DATASET EXTRACT:
....
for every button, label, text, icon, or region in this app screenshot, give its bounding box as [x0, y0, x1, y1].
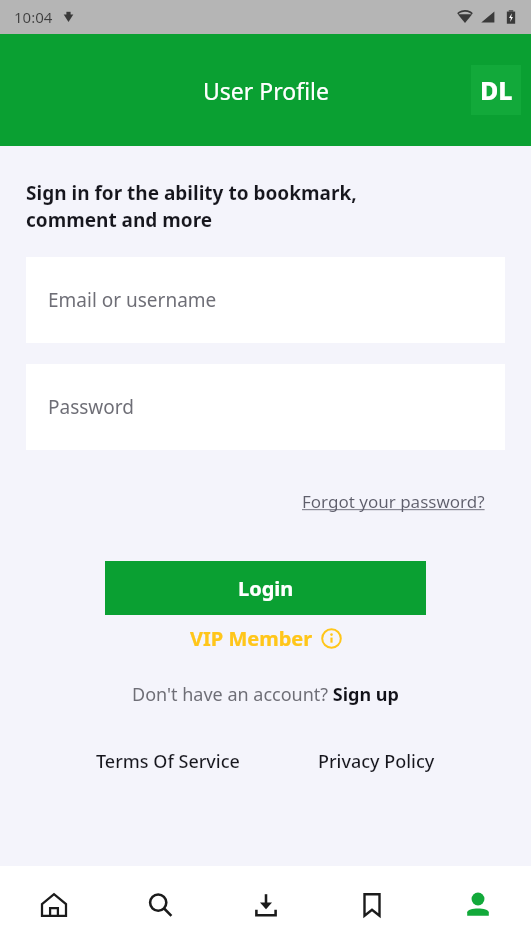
button[interactable]: Don't have an account? Sign up [128, 678, 403, 711]
staticText: User Profile [203, 75, 329, 106]
button[interactable]: Search [107, 866, 213, 944]
staticText: Sign in for the ability to bookmark, com… [26, 180, 357, 233]
button[interactable]: Bookmarks [319, 866, 425, 944]
button[interactable]: DL logo [471, 65, 521, 115]
staticText: Terms Of Service [96, 749, 240, 774]
button[interactable]: Email or username [26, 257, 505, 343]
button[interactable]: Downloads [213, 866, 319, 944]
button[interactable]: Terms Of Service [86, 743, 250, 780]
staticText: Don't have an account? Sign up [132, 682, 399, 707]
staticText: 10:04 [14, 7, 53, 27]
other: VIP information [321, 628, 342, 649]
staticText: Email or username [48, 287, 217, 313]
button[interactable]: Password [26, 364, 505, 450]
staticText: Password [48, 394, 134, 420]
button[interactable]: Forgot your password? [300, 486, 487, 517]
button[interactable]: Privacy Policy [308, 743, 445, 780]
staticText: Login [238, 575, 294, 602]
staticText: DL [480, 73, 513, 107]
button[interactable]: Profile [425, 866, 531, 944]
button[interactable]: Home [0, 866, 107, 944]
button[interactable]: VIP Member [0, 625, 531, 652]
staticText: Privacy Policy [318, 749, 435, 774]
button[interactable]: Login [105, 561, 426, 615]
staticText: Forgot your password? [302, 490, 485, 513]
staticText: VIP Member [190, 625, 313, 652]
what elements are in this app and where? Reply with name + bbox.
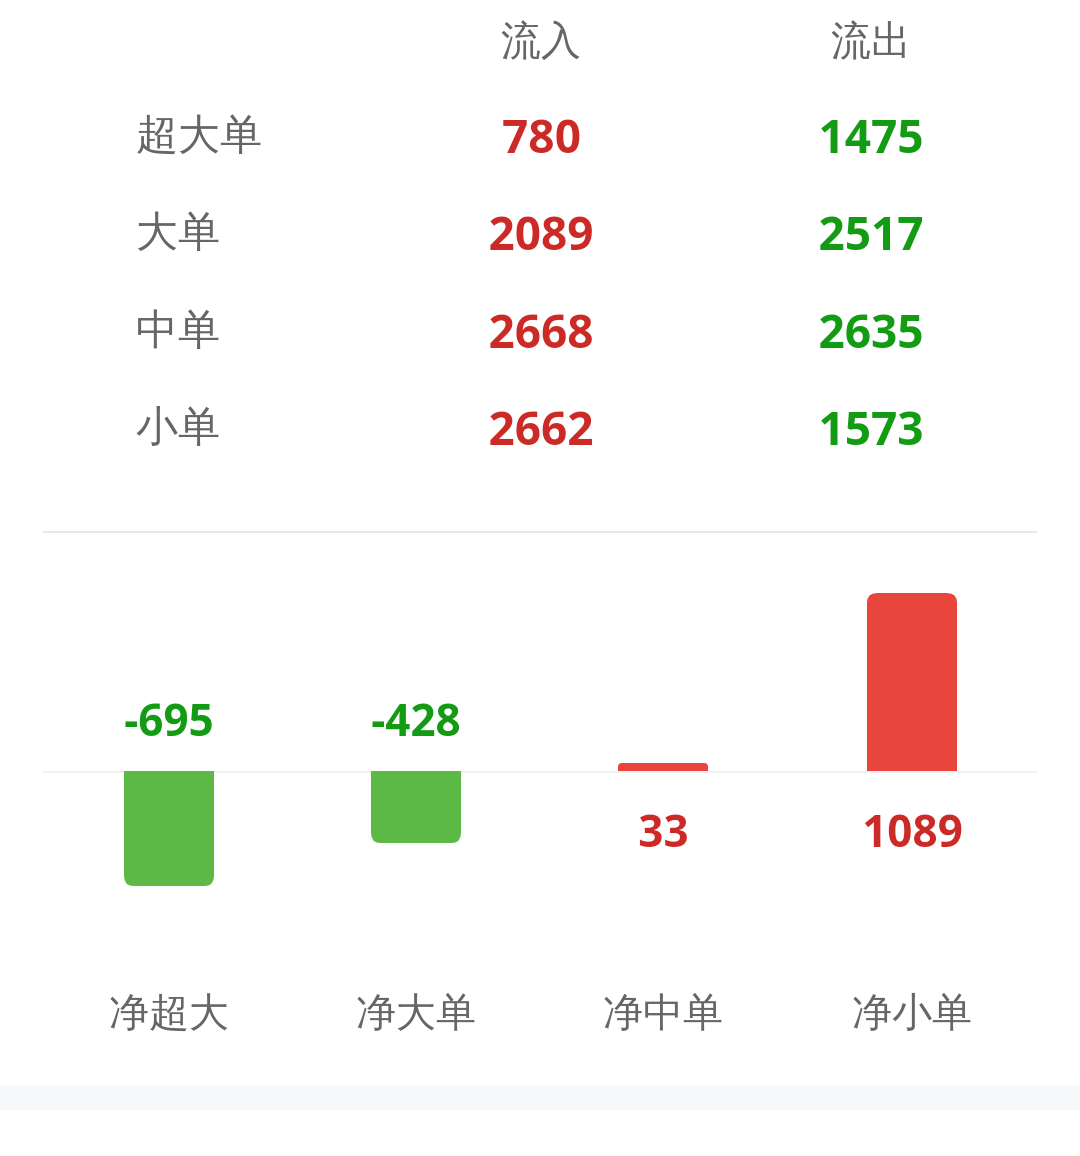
....
TASK ITEM: Copy out the lines of the records above in which the string "have" appears.

WRITTEN REPLY:
button[interactable]: Don't have an account? Sign up [128, 678, 403, 711]
staticText: Don't have an account? Sign up [132, 682, 399, 707]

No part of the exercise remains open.